Segment Start: Data excerpts

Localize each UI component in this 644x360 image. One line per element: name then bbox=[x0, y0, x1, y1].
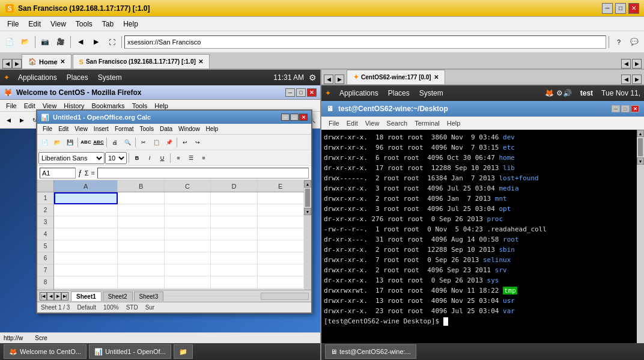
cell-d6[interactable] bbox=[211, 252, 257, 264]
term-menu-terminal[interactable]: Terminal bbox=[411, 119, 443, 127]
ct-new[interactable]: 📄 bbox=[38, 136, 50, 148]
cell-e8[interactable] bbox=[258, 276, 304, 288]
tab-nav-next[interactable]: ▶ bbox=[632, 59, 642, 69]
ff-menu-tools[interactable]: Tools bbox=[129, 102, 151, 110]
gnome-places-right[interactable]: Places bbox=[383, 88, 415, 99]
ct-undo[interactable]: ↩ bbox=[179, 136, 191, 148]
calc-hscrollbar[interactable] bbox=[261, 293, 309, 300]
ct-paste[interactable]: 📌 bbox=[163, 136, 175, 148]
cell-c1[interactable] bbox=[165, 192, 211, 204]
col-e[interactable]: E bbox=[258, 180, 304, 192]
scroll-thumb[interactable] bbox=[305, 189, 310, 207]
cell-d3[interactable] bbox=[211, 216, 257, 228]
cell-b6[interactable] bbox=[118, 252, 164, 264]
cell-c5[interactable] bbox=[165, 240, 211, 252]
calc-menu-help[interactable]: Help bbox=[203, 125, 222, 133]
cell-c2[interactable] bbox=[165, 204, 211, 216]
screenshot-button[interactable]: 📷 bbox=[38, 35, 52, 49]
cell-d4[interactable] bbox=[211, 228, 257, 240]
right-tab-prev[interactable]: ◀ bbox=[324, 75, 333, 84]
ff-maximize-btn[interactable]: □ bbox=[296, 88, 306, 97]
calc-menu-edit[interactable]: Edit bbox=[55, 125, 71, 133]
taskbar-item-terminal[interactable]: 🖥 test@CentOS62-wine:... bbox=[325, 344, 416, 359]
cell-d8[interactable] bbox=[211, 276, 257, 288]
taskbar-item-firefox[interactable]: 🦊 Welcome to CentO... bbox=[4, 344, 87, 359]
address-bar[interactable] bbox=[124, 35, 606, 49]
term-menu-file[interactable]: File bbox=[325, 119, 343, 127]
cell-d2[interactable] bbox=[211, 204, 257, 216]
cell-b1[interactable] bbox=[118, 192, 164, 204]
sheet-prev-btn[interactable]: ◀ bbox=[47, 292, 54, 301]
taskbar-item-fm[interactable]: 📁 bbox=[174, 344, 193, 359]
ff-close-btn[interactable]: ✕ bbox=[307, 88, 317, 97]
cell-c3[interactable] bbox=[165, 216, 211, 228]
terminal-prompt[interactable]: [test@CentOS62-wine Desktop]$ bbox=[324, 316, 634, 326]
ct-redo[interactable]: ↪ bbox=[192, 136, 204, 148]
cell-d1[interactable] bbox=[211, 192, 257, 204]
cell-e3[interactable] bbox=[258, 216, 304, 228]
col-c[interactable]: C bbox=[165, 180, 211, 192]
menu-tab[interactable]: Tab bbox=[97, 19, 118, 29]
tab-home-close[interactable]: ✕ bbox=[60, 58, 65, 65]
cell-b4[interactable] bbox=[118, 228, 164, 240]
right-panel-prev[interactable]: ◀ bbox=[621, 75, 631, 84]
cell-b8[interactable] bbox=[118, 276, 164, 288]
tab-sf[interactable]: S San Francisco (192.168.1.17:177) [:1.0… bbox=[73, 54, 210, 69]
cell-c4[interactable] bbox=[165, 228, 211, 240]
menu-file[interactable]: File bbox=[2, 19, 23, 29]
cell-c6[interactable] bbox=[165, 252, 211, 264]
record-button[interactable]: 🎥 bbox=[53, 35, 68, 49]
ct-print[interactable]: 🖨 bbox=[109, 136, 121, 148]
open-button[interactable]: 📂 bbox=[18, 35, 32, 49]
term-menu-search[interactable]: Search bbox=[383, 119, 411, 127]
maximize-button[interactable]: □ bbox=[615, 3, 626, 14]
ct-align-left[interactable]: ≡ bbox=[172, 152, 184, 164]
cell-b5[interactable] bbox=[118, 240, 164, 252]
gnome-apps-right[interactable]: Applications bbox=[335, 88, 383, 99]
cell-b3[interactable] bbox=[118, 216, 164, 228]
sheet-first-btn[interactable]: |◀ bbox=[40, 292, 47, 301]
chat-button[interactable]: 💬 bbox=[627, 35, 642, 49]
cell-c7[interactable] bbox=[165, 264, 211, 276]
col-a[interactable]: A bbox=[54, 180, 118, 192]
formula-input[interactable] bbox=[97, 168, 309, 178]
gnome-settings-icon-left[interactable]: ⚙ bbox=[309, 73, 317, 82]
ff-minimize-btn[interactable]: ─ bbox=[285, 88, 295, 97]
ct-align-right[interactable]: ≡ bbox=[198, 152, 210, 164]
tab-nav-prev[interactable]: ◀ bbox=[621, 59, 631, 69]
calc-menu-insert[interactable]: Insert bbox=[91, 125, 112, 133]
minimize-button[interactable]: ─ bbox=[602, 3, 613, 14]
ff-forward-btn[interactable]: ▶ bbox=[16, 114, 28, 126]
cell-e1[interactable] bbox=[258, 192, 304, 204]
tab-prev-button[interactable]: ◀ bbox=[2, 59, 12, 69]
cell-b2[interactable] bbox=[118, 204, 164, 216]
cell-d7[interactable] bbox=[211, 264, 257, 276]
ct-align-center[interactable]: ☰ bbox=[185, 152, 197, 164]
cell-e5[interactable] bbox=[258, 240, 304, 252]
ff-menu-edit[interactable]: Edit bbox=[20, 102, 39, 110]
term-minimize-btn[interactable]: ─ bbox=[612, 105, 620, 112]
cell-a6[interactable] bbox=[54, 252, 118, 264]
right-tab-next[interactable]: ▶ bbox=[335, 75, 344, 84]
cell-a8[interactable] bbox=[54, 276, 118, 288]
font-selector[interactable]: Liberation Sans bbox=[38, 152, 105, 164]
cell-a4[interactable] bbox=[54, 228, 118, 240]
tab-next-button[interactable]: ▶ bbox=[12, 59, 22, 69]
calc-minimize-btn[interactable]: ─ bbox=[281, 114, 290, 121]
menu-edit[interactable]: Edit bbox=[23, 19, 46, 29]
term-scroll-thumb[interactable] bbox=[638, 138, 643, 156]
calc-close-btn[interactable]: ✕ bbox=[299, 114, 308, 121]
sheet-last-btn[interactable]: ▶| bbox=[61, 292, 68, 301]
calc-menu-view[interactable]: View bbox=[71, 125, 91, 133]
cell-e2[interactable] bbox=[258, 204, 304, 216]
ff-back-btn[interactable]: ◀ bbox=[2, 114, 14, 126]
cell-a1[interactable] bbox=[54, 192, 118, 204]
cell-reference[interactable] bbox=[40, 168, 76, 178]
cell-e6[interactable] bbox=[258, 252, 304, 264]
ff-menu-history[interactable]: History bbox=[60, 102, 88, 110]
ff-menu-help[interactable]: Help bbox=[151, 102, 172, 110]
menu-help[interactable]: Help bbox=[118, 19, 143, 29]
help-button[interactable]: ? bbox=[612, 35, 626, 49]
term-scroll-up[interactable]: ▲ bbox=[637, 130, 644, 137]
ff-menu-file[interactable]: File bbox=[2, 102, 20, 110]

Segment End: Data excerpts
Segment Start: Data excerpts

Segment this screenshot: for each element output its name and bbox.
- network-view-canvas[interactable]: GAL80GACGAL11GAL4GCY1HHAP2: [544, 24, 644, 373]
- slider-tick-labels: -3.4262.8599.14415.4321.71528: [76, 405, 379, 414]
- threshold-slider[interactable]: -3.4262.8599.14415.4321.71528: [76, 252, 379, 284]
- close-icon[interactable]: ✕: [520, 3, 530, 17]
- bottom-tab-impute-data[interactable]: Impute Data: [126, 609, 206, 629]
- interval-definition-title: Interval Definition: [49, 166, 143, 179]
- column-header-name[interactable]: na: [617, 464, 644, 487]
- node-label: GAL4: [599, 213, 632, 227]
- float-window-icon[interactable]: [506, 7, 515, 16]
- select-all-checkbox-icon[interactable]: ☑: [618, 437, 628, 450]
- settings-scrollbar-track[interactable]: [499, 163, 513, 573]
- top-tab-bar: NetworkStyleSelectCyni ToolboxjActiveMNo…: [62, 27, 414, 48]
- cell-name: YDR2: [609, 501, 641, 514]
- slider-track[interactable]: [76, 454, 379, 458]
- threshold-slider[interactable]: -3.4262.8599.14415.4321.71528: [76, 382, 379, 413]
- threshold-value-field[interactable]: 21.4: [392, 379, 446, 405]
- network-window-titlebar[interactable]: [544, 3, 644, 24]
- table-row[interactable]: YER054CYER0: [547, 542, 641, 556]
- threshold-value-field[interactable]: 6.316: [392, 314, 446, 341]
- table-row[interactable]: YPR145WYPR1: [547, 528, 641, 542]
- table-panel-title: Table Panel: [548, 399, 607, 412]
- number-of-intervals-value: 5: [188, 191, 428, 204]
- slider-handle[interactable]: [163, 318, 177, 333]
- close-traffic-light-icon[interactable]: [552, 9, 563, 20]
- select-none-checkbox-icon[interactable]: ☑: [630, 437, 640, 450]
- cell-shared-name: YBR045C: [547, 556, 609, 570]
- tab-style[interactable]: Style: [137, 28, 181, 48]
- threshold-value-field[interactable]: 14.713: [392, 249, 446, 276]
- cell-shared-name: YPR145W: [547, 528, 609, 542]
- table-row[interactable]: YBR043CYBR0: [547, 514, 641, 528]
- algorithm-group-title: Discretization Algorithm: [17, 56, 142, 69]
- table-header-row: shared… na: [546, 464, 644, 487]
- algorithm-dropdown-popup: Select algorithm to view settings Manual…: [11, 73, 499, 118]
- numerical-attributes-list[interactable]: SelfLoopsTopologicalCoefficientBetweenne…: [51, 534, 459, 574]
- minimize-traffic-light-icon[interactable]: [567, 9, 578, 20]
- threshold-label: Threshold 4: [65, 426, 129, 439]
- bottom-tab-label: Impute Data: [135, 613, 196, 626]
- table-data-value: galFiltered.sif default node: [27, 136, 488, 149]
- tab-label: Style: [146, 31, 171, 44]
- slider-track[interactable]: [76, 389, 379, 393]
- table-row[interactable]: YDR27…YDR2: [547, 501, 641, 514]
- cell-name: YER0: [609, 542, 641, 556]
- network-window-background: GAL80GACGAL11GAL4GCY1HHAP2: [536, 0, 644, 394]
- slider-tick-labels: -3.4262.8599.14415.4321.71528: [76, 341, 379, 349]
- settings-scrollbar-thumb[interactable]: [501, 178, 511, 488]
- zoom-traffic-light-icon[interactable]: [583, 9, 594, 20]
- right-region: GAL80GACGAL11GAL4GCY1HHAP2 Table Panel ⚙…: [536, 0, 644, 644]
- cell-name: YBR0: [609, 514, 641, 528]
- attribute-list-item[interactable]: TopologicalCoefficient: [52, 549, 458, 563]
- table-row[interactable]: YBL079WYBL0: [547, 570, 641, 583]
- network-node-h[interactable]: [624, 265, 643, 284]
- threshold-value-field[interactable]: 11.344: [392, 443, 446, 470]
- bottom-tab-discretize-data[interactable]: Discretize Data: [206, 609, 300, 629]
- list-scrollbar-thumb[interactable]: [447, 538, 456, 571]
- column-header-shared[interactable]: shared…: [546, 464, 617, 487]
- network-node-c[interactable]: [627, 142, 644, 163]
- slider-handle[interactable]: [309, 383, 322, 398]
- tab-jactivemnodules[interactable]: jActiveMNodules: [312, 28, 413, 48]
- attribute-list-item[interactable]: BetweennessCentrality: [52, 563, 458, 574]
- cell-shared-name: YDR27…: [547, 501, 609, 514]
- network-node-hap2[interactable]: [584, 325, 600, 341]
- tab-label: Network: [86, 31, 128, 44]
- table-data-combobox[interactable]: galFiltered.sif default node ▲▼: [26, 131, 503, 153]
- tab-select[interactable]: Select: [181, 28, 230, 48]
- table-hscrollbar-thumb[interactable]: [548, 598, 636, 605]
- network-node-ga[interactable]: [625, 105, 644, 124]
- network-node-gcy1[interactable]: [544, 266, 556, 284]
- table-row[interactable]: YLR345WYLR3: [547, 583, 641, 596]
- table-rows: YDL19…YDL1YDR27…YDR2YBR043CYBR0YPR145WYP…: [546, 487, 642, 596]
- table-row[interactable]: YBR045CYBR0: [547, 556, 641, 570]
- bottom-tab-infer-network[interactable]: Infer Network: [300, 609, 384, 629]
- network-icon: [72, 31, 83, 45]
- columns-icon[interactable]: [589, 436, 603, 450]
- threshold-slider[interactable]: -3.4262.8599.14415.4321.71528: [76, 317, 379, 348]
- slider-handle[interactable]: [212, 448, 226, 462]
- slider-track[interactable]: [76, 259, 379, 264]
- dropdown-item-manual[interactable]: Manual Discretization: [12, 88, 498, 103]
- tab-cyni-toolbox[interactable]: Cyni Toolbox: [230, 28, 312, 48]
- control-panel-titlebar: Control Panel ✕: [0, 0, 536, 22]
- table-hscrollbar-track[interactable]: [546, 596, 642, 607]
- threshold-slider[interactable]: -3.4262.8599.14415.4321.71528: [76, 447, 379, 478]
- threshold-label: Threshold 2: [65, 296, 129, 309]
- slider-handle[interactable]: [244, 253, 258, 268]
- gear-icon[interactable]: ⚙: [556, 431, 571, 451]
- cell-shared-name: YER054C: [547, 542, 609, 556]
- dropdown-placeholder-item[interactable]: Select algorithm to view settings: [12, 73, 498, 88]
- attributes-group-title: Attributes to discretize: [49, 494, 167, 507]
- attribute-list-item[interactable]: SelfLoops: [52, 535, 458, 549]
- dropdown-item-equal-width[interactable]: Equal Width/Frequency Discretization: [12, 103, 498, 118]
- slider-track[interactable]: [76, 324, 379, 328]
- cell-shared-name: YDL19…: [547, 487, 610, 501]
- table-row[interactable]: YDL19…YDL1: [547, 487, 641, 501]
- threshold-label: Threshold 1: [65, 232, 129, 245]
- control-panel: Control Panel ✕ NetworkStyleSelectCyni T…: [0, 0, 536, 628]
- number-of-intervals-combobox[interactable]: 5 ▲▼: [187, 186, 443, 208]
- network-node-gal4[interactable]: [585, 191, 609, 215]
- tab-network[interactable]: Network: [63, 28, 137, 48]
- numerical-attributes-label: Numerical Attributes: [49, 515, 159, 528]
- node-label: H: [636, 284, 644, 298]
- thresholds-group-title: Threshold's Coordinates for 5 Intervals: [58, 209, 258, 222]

Segment End: Data excerpts
Segment Start: Data excerpts

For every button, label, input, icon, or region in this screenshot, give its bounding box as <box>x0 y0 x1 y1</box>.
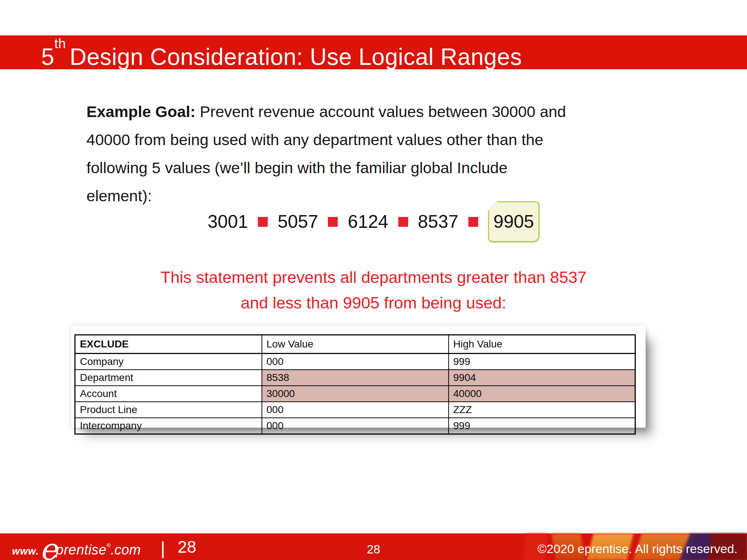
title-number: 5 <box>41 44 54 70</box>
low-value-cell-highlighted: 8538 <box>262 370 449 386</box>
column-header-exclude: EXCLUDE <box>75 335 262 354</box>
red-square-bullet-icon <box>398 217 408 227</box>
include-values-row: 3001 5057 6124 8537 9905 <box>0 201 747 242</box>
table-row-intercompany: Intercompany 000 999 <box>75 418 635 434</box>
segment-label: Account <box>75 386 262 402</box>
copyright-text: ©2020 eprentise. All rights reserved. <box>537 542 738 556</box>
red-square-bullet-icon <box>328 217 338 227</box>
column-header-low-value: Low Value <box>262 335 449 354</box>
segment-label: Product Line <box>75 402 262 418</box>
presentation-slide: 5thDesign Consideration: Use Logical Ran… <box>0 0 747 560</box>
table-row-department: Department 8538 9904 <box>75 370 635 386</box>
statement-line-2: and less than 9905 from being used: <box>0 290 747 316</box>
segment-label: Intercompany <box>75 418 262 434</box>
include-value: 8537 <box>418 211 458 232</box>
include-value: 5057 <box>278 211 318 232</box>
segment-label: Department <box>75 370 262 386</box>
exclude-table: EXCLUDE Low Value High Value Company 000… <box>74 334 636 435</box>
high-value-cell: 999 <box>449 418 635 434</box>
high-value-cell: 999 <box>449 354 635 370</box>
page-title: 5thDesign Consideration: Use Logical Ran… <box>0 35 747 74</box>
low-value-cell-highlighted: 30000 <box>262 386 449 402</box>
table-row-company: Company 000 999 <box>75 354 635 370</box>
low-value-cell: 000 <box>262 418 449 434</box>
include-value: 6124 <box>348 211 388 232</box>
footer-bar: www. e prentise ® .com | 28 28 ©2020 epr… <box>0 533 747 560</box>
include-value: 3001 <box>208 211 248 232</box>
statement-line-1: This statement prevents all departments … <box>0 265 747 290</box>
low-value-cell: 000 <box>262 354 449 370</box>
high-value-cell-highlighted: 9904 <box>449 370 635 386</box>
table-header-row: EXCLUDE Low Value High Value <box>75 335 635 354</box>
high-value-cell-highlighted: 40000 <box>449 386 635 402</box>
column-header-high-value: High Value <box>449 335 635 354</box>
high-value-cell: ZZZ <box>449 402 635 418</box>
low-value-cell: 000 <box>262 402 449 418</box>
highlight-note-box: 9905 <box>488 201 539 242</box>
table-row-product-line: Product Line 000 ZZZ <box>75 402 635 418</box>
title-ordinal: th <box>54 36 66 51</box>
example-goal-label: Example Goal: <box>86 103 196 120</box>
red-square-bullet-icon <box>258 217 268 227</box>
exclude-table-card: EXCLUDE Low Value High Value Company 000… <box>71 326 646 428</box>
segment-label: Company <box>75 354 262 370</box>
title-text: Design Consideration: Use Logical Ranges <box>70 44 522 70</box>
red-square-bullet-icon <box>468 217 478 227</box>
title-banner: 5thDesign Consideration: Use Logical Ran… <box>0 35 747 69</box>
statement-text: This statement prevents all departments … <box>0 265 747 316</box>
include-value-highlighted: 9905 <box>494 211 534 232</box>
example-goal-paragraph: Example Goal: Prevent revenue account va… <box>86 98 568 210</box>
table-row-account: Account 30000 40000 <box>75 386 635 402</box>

Segment End: Data excerpts

### Work task:
Your answer should be each line from the entries that includes the string "maximize".

### Exercise output:
ff-maximize-btn[interactable]: □ bbox=[296, 88, 306, 97]
maximize-button[interactable]: □ bbox=[615, 3, 626, 14]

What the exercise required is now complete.